--- What you will do ---
Each line from the one holding "Доставка от запаса, в наличност (371, 405)" to the last line below must be written out exactly, with no other output.

[Stored items]
++++++

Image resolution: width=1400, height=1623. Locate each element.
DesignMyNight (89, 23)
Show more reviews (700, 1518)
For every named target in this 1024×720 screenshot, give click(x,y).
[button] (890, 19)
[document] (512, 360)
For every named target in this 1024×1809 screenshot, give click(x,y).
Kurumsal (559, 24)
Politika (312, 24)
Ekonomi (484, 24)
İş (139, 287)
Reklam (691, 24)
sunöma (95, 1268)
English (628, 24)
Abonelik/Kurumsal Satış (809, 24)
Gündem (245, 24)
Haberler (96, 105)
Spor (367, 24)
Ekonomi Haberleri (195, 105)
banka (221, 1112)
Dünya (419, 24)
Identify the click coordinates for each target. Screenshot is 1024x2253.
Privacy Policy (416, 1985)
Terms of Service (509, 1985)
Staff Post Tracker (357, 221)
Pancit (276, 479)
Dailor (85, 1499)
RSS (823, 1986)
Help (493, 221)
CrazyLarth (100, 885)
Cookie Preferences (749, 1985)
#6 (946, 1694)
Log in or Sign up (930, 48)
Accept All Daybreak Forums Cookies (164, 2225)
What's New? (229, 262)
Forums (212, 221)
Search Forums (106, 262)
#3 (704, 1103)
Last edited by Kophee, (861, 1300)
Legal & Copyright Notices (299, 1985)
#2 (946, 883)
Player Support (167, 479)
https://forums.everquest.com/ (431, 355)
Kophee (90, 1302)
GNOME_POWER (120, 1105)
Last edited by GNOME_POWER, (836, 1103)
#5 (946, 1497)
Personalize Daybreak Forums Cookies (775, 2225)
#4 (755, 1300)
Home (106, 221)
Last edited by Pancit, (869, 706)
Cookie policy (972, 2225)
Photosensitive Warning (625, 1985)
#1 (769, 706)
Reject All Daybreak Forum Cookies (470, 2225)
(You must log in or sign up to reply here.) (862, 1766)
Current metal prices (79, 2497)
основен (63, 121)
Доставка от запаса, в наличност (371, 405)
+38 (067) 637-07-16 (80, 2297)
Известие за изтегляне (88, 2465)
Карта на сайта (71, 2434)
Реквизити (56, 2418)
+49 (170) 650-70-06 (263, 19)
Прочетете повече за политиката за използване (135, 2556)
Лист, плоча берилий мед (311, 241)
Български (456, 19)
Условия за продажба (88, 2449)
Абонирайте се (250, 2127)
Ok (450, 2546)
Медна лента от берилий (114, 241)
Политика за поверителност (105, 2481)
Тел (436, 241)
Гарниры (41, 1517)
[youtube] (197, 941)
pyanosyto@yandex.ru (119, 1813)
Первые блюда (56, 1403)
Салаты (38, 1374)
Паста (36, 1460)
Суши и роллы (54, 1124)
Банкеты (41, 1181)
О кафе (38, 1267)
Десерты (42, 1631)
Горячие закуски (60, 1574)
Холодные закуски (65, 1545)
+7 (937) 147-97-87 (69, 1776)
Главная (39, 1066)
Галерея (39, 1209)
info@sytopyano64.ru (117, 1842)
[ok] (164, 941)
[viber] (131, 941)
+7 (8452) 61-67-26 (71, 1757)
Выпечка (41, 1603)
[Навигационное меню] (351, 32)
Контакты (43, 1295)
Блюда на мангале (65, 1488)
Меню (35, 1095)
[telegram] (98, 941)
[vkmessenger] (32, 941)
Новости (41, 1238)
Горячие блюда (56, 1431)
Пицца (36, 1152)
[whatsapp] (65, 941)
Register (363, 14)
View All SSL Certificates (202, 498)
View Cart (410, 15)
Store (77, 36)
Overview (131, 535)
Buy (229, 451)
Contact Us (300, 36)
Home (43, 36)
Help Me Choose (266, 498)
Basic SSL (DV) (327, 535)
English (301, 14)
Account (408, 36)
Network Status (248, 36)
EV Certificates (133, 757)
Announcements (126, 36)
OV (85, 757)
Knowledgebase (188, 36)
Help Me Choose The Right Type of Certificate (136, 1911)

++++++

--- Response for this exercise ---
Доставка от запаса, в наличност (371, 405)
+38 (067) 637-07-16 (80, 2297)
Известие за изтегляне (88, 2465)
Карта на сайта (71, 2434)
Реквизити (56, 2418)
+49 (170) 650-70-06 (263, 19)
Прочетете повече за политиката за използване (135, 2556)
Лист, плоча берилий мед (311, 241)
Български (456, 19)
Условия за продажба (88, 2449)
Абонирайте се (250, 2127)
Ok (450, 2546)
Медна лента от берилий (114, 241)
Политика за поверителност (105, 2481)
Тел (436, 241)
Гарниры (41, 1517)
[youtube] (197, 941)
pyanosyto@yandex.ru (119, 1813)
Первые блюда (56, 1403)
Салаты (38, 1374)
Паста (36, 1460)
Суши и роллы (54, 1124)
Банкеты (41, 1181)
О кафе (38, 1267)
Десерты (42, 1631)
Горячие закуски (60, 1574)
Холодные закуски (65, 1545)
+7 (937) 147-97-87 (69, 1776)
Главная (39, 1066)
Галерея (39, 1209)
info@sytopyano64.ru (117, 1842)
[ok] (164, 941)
[viber] (131, 941)
+7 (8452) 61-67-26 (71, 1757)
Выпечка (41, 1603)
[Навигационное меню] (351, 32)
Контакты (43, 1295)
Блюда на мангале (65, 1488)
Меню (35, 1095)
[telegram] (98, 941)
[vkmessenger] (32, 941)
Новости (41, 1238)
Горячие блюда (56, 1431)
Пицца (36, 1152)
[whatsapp] (65, 941)
Register (363, 14)
View All SSL Certificates (202, 498)
View Cart (410, 15)
Store (77, 36)
Overview (131, 535)
Buy (229, 451)
Contact Us (300, 36)
Home (43, 36)
Help Me Choose (266, 498)
Basic SSL (DV) (327, 535)
English (301, 14)
Account (408, 36)
Network Status (248, 36)
EV Certificates (133, 757)
Announcements (126, 36)
OV (85, 757)
Knowledgebase (188, 36)
Help Me Choose The Right Type of Certificate (136, 1911)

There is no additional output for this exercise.